--- Material for the task ---
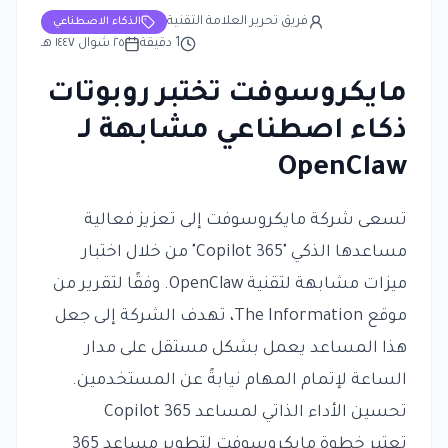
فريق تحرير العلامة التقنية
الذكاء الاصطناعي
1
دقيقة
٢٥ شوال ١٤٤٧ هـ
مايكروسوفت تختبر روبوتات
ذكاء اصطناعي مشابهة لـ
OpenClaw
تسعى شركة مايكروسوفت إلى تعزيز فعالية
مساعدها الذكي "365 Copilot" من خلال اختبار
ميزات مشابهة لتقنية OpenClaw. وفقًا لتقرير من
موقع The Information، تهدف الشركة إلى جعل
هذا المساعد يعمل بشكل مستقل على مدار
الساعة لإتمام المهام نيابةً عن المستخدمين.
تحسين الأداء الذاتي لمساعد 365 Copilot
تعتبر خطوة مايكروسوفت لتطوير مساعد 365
---
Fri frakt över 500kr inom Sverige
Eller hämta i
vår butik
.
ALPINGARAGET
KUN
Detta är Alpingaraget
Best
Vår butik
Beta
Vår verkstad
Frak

--- What is needed ---
Could you copy each line in the listing above that includes the word "OpenClaw"?

--- Final answer ---
OpenClaw
ميزات مشابهة لتقنية OpenClaw. وفقًا لتقرير من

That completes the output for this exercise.